══ INPUT DATA ══

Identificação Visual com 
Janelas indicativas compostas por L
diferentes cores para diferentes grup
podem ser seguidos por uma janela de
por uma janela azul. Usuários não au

═══
══ INPUT DATA ══

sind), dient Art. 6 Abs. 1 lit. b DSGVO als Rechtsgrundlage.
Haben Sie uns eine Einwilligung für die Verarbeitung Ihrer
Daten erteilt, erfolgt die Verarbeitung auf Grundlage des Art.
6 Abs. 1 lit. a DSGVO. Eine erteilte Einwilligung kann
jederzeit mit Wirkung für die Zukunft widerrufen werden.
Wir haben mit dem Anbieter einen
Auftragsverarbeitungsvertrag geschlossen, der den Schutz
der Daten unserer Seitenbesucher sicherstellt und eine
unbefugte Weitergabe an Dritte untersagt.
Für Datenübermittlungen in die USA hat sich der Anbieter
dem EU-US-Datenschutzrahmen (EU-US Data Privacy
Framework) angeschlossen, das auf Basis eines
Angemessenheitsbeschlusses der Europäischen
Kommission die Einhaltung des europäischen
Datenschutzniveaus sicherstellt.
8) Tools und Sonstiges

═══

■ **ABOUT THIS EXERCISE**
Working from the records above, write out verbatim only the lines from the line containing "Identificação Visual com" through the line containing "por uma janela azul. Usuários não au".

■ **OUTPUT OF THE TASK**
Identificação Visual com 
Janelas indicativas compostas por L
diferentes cores para diferentes grup
podem ser seguidos por uma janela de
por uma janela azul. Usuários não au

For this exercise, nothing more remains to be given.